On parle de l’abstention une semaine avant les élections pour mobiliser les électeurs, le soir des scrutins, pour se désoler de son ampleur et ensuite on prépare la prochaine élection... Dans une note intitulée « La République de l’abstention », publiée par la Fondation Jean-Jaurès, Dorian Dreuil, revient sur ce phénomène déjà ancien et présente une palette de solutions, techniques
et politiques, à même de stimuler la participation.

Cap Finistère : Le taux d’abstention record du mois de juin est-il l’effet de
la crise sanitaire ou le résultat logique d’une évolution déjà ancienne ?
Dorian Dreuil : Il s’agit d’un phénomène de défiance bien plus profond qui, comme l’ont montré les sociologues Céline Braconnier et Jean-Yves Dormagen, remonte à la fin des années 70. Invoquer le sentiment d’insécurité sanitaire ou la fête des pères ne résiste pas aux comparaisons internationales qui montrent que d’autres pays, comme les États-Unis, Israël ou les Pays Bas ont également organisé des scrutins sans enregistrer de taux d’abstention aussi importants que chez nous.

Cap Finistère : Peut-on dresser un portrait-robot de l’abstentionnisme ? Dorian Dreuil : C’est assez difficile de répondre à cette question, car il existe des abstentionnistes plus qu’une abstention. Certains ne votent pas par méfiance envers le système et d’autres par désenchantement. L’abstention touche toutes les élections et tous les électorats, y compris celui d’Extrême- droite. On constate cependant que les jeunes de moins de 30 ans ont formé, cette année, les gros bataillons des abstentionnistes. Or, cette génération n’est pas dépolitisée puisqu’elle sait se mobiliser pour des causes, notamment environnementales. Mais elle ne voit pas l’impact que pourraient avoir ses votes sur les causes qui lui tiennent à cœur.

Cap Finistère : Justement, vous préconisez, entre autres, l’abaissement du droit de vote à 16 ans ?

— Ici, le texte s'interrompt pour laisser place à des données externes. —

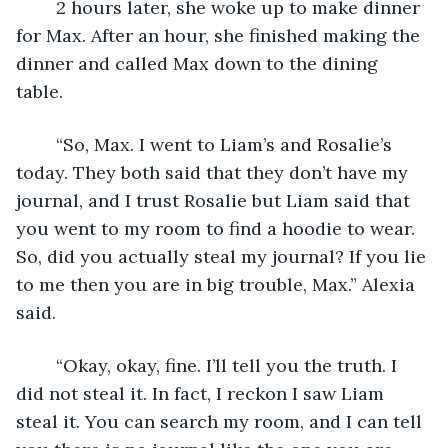
	2 hours later, she woke up to make dinner 
for Max. After an hour, she finished making the 
dinner and called Max down to the dining 
table. 
	“So, Max. I went to Liam’s and Rosalie’s 
today. They both said that they don’t have my 
journal, and I trust Rosalie but Liam said that 
you went to my room to find a hoodie to wear. 
So, did you actually steal my journal? If you lie 
to me then you are in big trouble, Max.” Alexia 
said.
	“Okay, okay, fine. I’ll tell you the truth. I 
did not steal it. In fact, I reckon I saw Liam 
steal it. You can search my room, and I can tell 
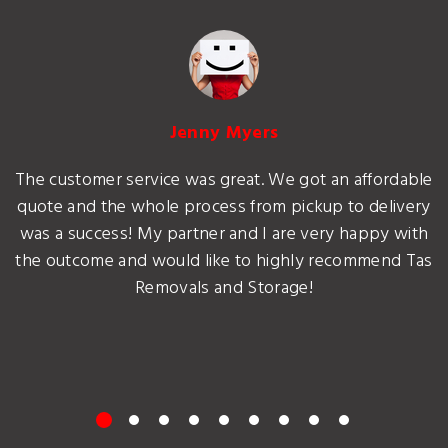
Jenny Myers
The customer service was great. We got an affordable
quote and the whole process from pickup to delivery
was a success! My partner and I are very happy with
the outcome and would like to highly recommend Tas
Removals and Storage!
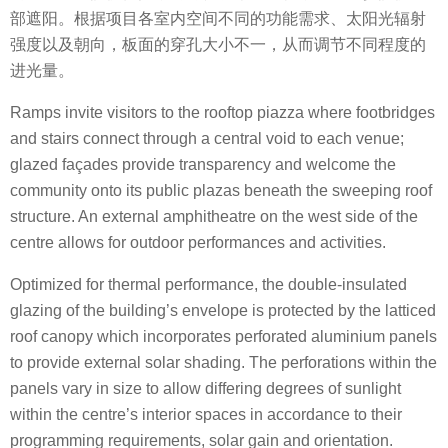
部遮阳。根据项目各室内空间不同的功能需求、太阳光辐射
强度以及朝向，板面的穿孔大小不一，从而调节不同程度的
进光量。
Ramps invite visitors to the rooftop piazza where footbridges
and stairs connect through a central void to each venue;
glazed façades provide transparency and welcome the
community onto its public plazas beneath the sweeping roof
structure. An external amphitheatre on the west side of the
centre allows for outdoor performances and activities.
Optimized for thermal performance, the double-insulated
glazing of the building’s envelope is protected by the latticed
roof canopy which incorporates perforated aluminium panels
to provide external solar shading. The perforations within the
panels vary in size to allow differing degrees of sunlight
within the centre’s interior spaces in accordance to their
programming requirements, solar gain and orientation.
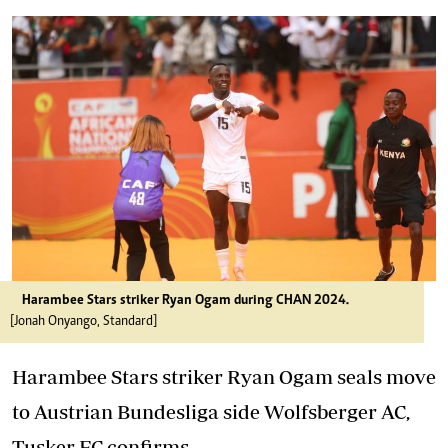
Harambee Stars striker Ryan Ogam during CHAN 2024.
[Jonah Onyango, Standard]
Harambee Stars striker Ryan Ogam seals move
to Austrian Bundesliga side Wolfsberger AC,
Tusker FC confirms.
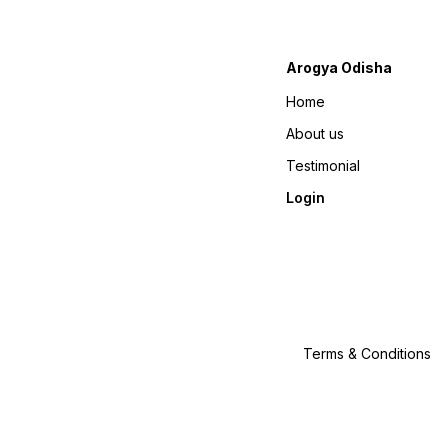
Arogya Odisha
Home
About us
Testimonial
Login
Terms & Conditions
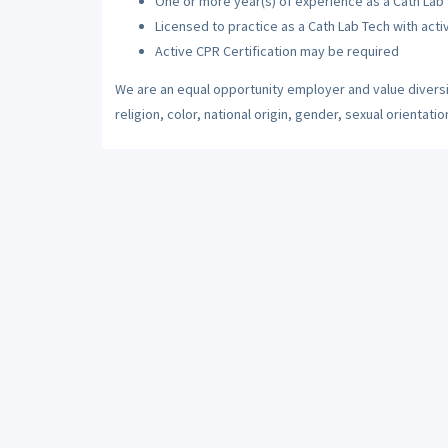
One or more year(s) of experience as a Cath Lab
Licensed to practice as a Cath Lab Tech with acti
Active CPR Certification may be required
We are an equal opportunity employer and value diversi
religion, color, national origin, gender, sexual orientatio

Dorian Dreuil : Toutes les enquêtes réalisées dans les pays qui ont abaissé l’âge du droit de vote et les études de sciences électorales montrent que, plus on prend l’habitude de voter tôt, plus on vote durablement. Les jeunes de 16 ans peuvent déjà créer une association, travailler et payer des impôts, on peut être parent, on peut s’émanciper... À 16 ans, on peut donc disposer de nombreux droits, sauf celui de voter.

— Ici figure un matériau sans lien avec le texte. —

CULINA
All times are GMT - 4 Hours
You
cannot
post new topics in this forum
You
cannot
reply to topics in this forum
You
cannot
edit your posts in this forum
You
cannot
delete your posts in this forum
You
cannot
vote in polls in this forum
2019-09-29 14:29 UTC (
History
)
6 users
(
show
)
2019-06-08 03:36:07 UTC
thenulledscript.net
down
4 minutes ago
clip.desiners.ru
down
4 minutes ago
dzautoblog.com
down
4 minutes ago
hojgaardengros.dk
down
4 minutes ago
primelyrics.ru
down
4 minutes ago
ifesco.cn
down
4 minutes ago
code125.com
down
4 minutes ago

En s’inspirant de ce que font nos voisins,
je crois qu’il faut aussi envisager de recourir au vote par correspondance, par voie postale ou par internet, ou d’organiser le scrutin sur tout un week-end.
À partir du moment où les candidats sont astreints au
silence dès le vendredi à minuit, rien n’interdit de faire débuter le vote dès le samedi.

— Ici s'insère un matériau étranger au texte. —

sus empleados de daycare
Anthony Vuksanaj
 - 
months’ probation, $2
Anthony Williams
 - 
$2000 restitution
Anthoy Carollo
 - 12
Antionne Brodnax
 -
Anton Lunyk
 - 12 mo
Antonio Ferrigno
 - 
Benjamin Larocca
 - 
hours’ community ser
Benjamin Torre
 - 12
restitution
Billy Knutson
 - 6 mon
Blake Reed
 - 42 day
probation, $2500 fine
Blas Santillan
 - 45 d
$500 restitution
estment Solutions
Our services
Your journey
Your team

La question des mal inscrits doit également être traitée. En effet, on évalue à 6 ou 7 millions le nombre d’électeurs potentiels qui, pour différentes raisons, sont inscrits dans une autre commune que celle où ils vivent. Or, il est assez compliqué d’effectuer un changement d’adresse. Il y a là un enjeu démocratique sur lequel je souhaite travailler dans les mois qui viennent avec un collectif de citoyens engagés.

Cap Finistère : Vous n’évoquez pas le vote obligatoire.
Dorian Dreuil : Je pense qu’en faisant appel à des mesures coercitives, on ne répond pas à la question posée. La fracture est trop profonde et le vote obligatoire ne ramènera pas la confiance. Le droit de vote est une liberté que nous devons préserver. En revanche, il me semble important de donner plus d’importance au vote blanc. Il doit être distingué du vote nul et, au-delà d’un certain seuil à définir, il devrait avoir un impact sur le résultat du vote.
Cap Finistère : Enregistrerons-nous un taux d’abstention record à la prochaine Présidentielle ?
Dorian Dreuil : La Présidentielle reste tout de même la principale élection de nos institutions. En revanche, l’enjeu, pour le ou la prochaine président.e sera bien de construire une majorité parlementaire représentative de la pluralité des opinions. Sinon, nous risquons de connaître aux Législatives des taux d’abstention très élevés.
Je ne pense pas qu’il existe une solution miracle mais toute une série de mesures. C’est d’autant plus difficile qu’il faut appuyer sur tous les boutons en même temps : à la fois les enjeux immédiats de la modernisation du scrutin, mais aussi le temps long. On a bien vu ces quatre dernières années, à travers des mouvements sociaux et des mouvements citoyens qu’il y a une envie de politique. Or, paradoxalement, cette envie ne se traduit pas par le vote. Or, je crois qu’on peut en partie résoudre ce paradoxe en redonnant aux citoyens une place dans les institutions, pas seulement en votant tous les cinq ans, mais aussi entre deux scrutins.